**TASK STATEMENT**
Omit every picture while you reproduce the entries that follow word for word.

**SUPPLIED RECORDS**
•••

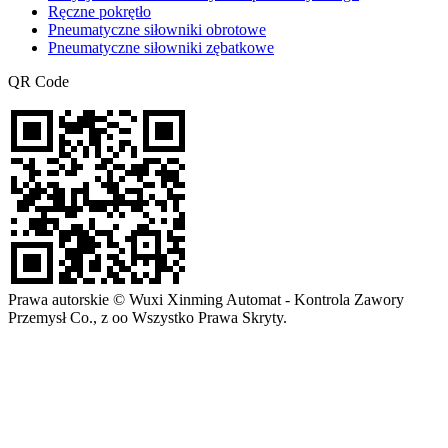
Ręczne pokrętło
Pneumatyczne siłowniki obrotowe
Pneumatyczne siłowniki zębatkowe
QR Code
Prawa autorskie © Wuxi Xinming Automat - Kontrola Zawory
Przemysł Co., z oo Wszystko Prawa Skryty.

•••

**SOLUTION TO THIS EXERCISE**
Ręczne pokrętło
Pneumatyczne siłowniki obrotowe
Pneumatyczne siłowniki zębatkowe
QR Code
Prawa autorskie © Wuxi Xinming Automat - Kontrola Zawory
Przemysł Co., z oo Wszystko Prawa Skryty.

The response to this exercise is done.